[RECORDS PROVIDED]:
##############################
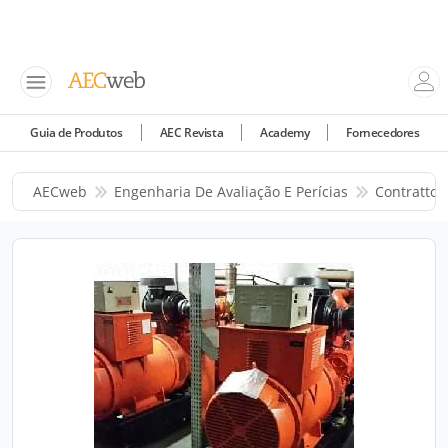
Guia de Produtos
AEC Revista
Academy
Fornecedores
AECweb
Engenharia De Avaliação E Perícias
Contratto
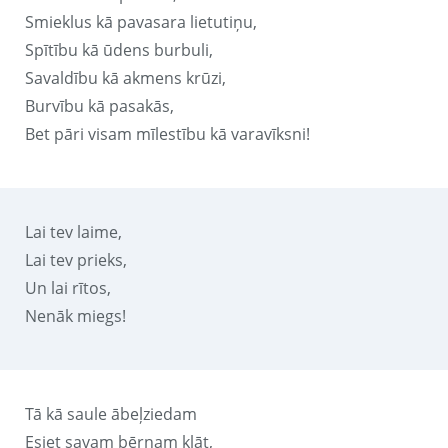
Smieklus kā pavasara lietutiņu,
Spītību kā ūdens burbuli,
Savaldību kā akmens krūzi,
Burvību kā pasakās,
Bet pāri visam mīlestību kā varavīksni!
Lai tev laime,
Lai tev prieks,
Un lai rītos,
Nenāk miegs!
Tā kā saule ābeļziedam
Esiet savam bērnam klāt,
##############################
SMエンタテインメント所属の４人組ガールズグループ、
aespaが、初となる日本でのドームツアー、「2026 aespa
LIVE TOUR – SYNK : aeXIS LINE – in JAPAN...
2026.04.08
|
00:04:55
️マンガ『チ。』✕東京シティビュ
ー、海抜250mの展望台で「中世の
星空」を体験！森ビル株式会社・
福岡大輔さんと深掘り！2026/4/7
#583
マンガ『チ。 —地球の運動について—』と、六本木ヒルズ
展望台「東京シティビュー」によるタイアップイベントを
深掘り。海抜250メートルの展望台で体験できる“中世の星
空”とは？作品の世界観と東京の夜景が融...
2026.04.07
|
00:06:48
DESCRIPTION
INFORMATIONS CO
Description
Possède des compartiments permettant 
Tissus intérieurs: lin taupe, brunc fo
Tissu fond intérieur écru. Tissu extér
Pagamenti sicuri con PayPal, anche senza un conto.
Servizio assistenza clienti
##############################
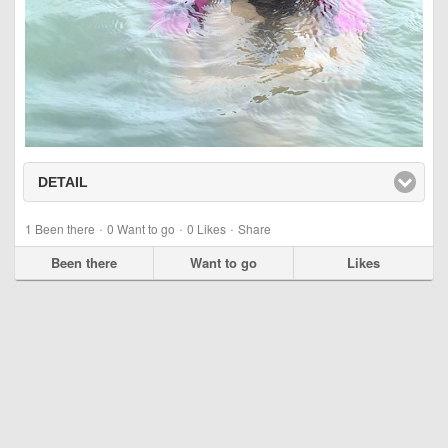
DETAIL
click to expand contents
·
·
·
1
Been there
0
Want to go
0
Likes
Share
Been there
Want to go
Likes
##############################
[WORK REQUEST]:
Please transcribe only the lines in the records above running from the line that has "INFORMATIONS CO" through the line that has "Servizio assistenza clienti", both included, exactly as they appear.

[SOLUTION BELOW]:
INFORMATIONS CO
Description
Possède des compartiments permettant 
Tissus intérieurs: lin taupe, brunc fo
Tissu fond intérieur écru. Tissu extér
Pagamenti sicuri con PayPal, anche senza un conto.
Servizio assistenza clienti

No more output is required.